Algorithms & Complexity

Binary Search Explained: Why O(log n) Beats Linear Search and How to Get It Right

Binary search is one of the most elegant algorithms in computer science: it solves the search problem in logarithmic time by exploiting the structure of a sorted array. It is also notorious for hiding subtle bugs that only surface on edge cases. This guide covers the theory, two correct implementations, every common mistake, and the variants you will actually use in production.

Published June 30, 2026

The Precondition: Sorted Input

Binary search requires the array to be sorted. This is not a suggestion; it is a hard precondition. If the array is unsorted, binary search will return incorrect results silently — it will not crash or raise an exception. The algorithm works by inferring the direction to search based on the comparison at the midpoint. That inference is only valid when elements are in order.

The sorting step costs O(n log n). So if you need to search an unsorted collection exactly once, a linear scan at O(n) is faster overall. Binary search pays off when you search the same sorted dataset many times: sort once, then each subsequent search is O(log n). This is why database indexes, which are pre-sorted B-tree structures, make repeated lookups fast. See the discussion in database indexes explained for how this extends to disk-based search structures.

Why O(log n)?

Each comparison eliminates half the remaining candidates. Starting with n elements: after one comparison you have at most n/2 candidates; after two, n/4; after k comparisons, n/2^k. The search ends when n/2^k reaches 1, which happens when k = log2(n). Searching one billion elements takes at most 30 comparisons. A linear search of one billion elements takes up to one billion comparisons. That is the complexity gap in practice, not just in theory.

Iterative Implementation

def binary_search(arr: list, target: int) -> int:
    """
    Returns the index of target in arr, or -1 if not found.
    arr must be sorted in ascending order.
    """
    left, right = 0, len(arr) - 1

    while left <= right:
        # Overflow-safe midpoint: avoid (left + right) // 2
        mid = left + (right - left) // 2

        if arr[mid] == target:
            return mid
        elif arr[mid] < target:
            left = mid + 1
        else:
            right = mid - 1

    return -1

# Examples
nums = [1, 3, 5, 7, 9, 11, 13, 15]
print(binary_search(nums, 7))    # 3
print(binary_search(nums, 6))    # -1
print(binary_search(nums, 1))    # 0  (left boundary)
print(binary_search(nums, 15))   # 7  (right boundary)

Recursive Implementation

def binary_search_recursive(arr: list, target: int,
                             left: int = 0, right: int = None) -> int:
    if right is None:
        right = len(arr) - 1

    if left > right:
        return -1

    mid = left + (right - left) // 2

    if arr[mid] == target:
        return mid
    elif arr[mid] < target:
        return binary_search_recursive(arr, target, mid + 1, right)
    else:
        return binary_search_recursive(arr, target, left, mid - 1)

Both implementations are O(log n) time and the iterative version is O(1) space.

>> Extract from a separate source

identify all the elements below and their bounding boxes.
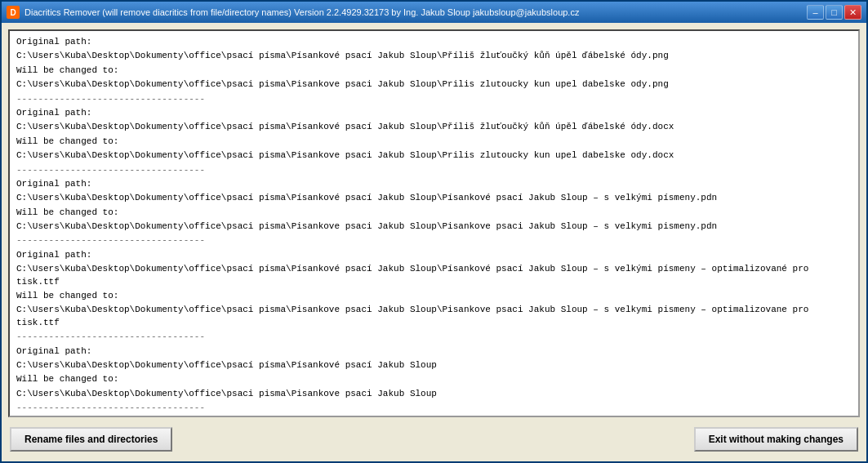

The recursive version uses O(log n) stack space due to call frames. For very large arrays in environments with limited stack size, prefer the iterative approach. The logic is identical; the recursion just expresses it differently.

Common Bugs: FAQ

Q: Why use mid = left + (right - left) // 2 instead of (left + right) // 2?

In languages with fixed-width integers (C, Java, C++), left + right can overflow when both values are large. If left = 1_000_000_000 and right = 1_500_000_000, their sum exceeds the 32-bit signed integer limit and wraps to a negative number, producing a garbage index. The expression left + (right - left) // 2 never overflows because right - left is always non-negative and smaller than either operand. Python's integers are arbitrary-precision, so this bug does not bite there — but the habit is worth keeping, especially when porting code.

Q: Should the loop condition be left <= right or left < right?

left <= right is the standard condition for searching for an exact match. Using left < right will fail to check the last remaining element when the search space narrows to a single index. You would miss the target when it sits at the final position. For the insertion point variants (bisect_left / bisect_right), the loop runs while left < right — but that is a different algorithm with different invariants.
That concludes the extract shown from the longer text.